Queue Submission¶
The Queue
node provides a way to automatically construct submission scripts,
submit jobs to a queueing system such as Slurm, and check the status of the
job. The node has been constructed to be flexible, allowing for complete
customization. This node is demonstrated in the Ex. 6: Generic model submission example.

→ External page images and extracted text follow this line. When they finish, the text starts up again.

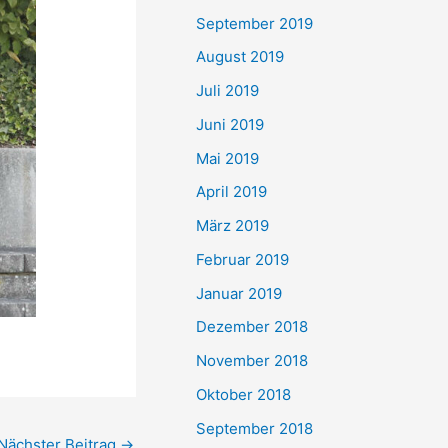
September 2019
August 2019
Juli 2019
Juni 2019
Mai 2019
April 2019
März 2019
Februar 2019
Januar 2019
Dezember 2018
November 2018
Oktober 2018
September 2018
Nächster Beitrag
→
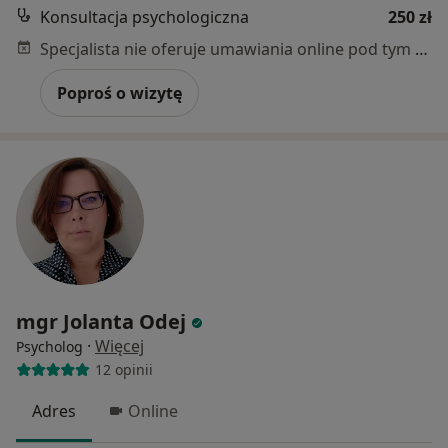
Konsultacja psychologiczna
250 zł
Specjalista nie oferuje umawiania online pod tym adresem.
Poproś o wizytę
mgr Jolanta Odej
·
Więcej
Psycholog
12 opinii
Adres
Online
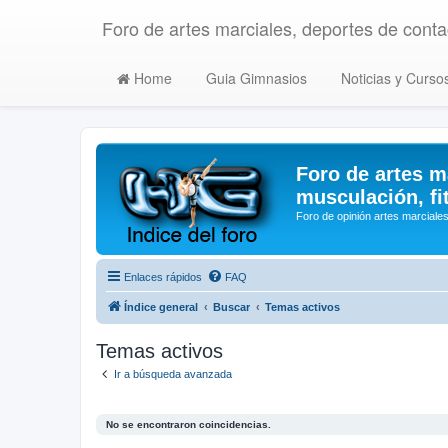
Foro de artes marciales, deportes de contac
Home
Guia Gimnasios
Noticias y Curso
Foro de artes m
musculación, fi
Foro de opinión artes marciales
Enlaces rápidos
FAQ
Índice general
Buscar
Temas activos
Temas activos
Ir a búsqueda avanzada
No se encontraron coincidencias.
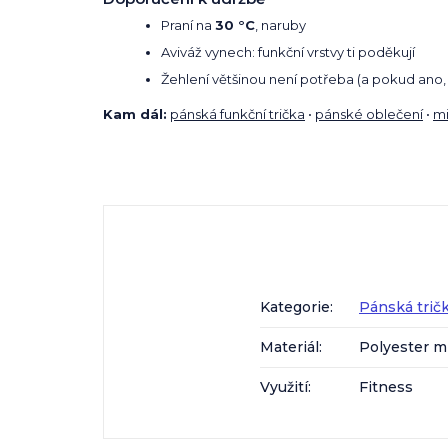
Praní na
30 °C
, naruby
Aviváž vynech: funkční vrstvy ti poděkují
Žehlení většinou není potřeba (a pokud ano, 
Kam dál:
pánská funkční trička
•
pánské oblečení
•
mi
Kategorie
:
Pánská trič
Materiál
:
Polyester m
Využití
:
Fitness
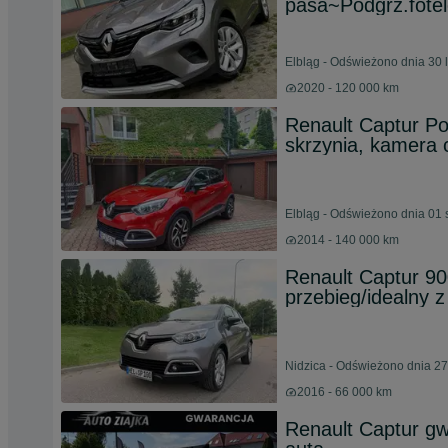
pasa~Podgrz.fote
Elbląg - Odświeżono dnia 30 
2020 - 120 000 km
Renault Captur Po
skrzynia, kamera 
Elbląg - Odświeżono dnia 01 
2014 - 140 000 km
Renault Captur 90
przebieg/idealny 
Nidzica - Odświeżono dnia 27
2016 - 66 000 km
Renault Captur gw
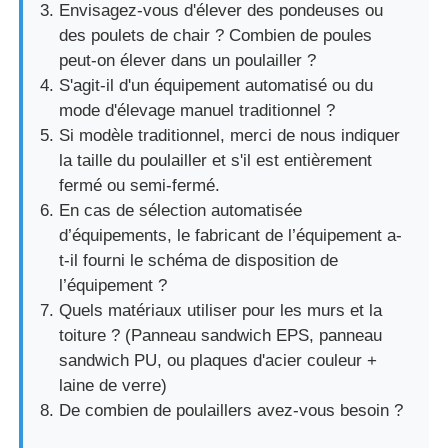
Envisagez-vous d'élever des pondeuses ou
des poulets de chair ? Combien de poules
peut-on élever dans un poulailler ?
S'agit-il d'un équipement automatisé ou du
mode d'élevage manuel traditionnel ?
Si modèle traditionnel, merci de nous indiquer
la taille du poulailler et s'il est entièrement
fermé ou semi-fermé.
En cas de sélection automatisée
d’équipements, le fabricant de l’équipement a-
t-il fourni le schéma de disposition de
l’équipement ?
Quels matériaux utiliser pour les murs et la
toiture ? (Panneau sandwich EPS, panneau
sandwich PU, ou plaques d'acier couleur +
laine de verre)
De combien de poulaillers avez-vous besoin ?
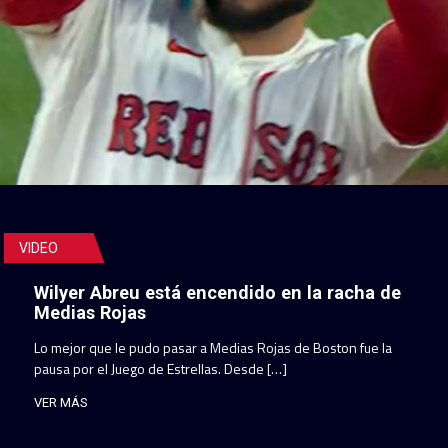
VIDEO
Wilyer Abreu está encendido en la racha de
Medias Rojas
Lo mejor que le pudo pasar a Medias Rojas de Boston fue la
pausa por el Juego de Estrellas. Desde […]
VER MÁS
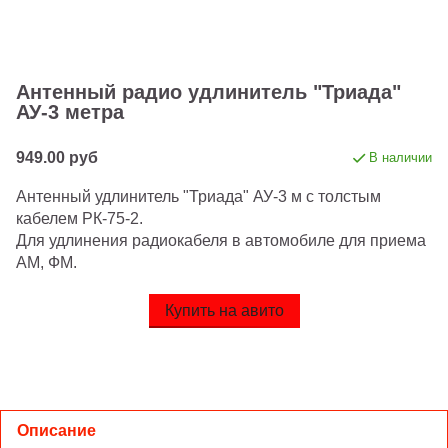
Антенный радио удлинитель "Триада"
АУ-3 метра
949.00 руб
В наличии
Антенный удлинитель "Триада" АУ-3 м с толстым
кабелем РК-75-2.
Для удлинения радиокабеля в автомобиле для приема
АМ, ФМ.
Купить на авито
Описание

To quickly get started, there are templates that can be loaded by selecting a
template from the Load template
drop down list. The options can be edited
on the Options
, Commands
, and Script
tabs.
Each directory provided by the directories
terminal is treated as a single
job. The Finished directories
terminal is a list of directories that the job
has exited the queue. The Finished mask
provides a boolean list which is the
same size as the directories
input where the entry is True
if the job
has exited the queue and False
if the job is still running or is still
queued.
The jobs can be manually submitted by pressing the Submit
button or
automatically submitted by running the sheet.
Note
Just because a job is listed as Done
in the job table and is listed in
the Finished directories
terminal does not mean that job completed
successfully, it simply means that the job is no longer in the queue.
Jobs¶
The Jobs
tab lists the Job ID
from the queue system, which Queue
the
job has been submitted too, the Status
, and the path to the job location.
The button will check the status of the jobs when pressed, and automatically check the status of the jobs every second while the button is checked. The job status will stop being checked if the button is not checked or when all the jobs are finished.
Options¶
Submission options are controlled on the Options
tab. Queues to submit to
can be selected and added. If multiple queues are selected, the jobs will
be evenly distributed. A job name can be provided in the Job name
field.
This node allows for packaging multiple runs into a single job submission which
can either be run sequentially (serial) or concurrently (parallel). If multiple
runs will be used, then the Run CMD
will be written multiple times in the
submission script (replacing the ${cmd}
variable). This Run CMD
needs
to support multiple runs. For Slurm jobs, this should include using srun
and
specifying the run directory with --chdir
.
Runs per job
specifies the number of runs in a single job. If the jobs are
to be run concurrently, select the concurrent
checkbox. If the
concurrent
checkbox is selected, an &
will be appended to each
Run CMD
and a wait
will be placed after all the run commands.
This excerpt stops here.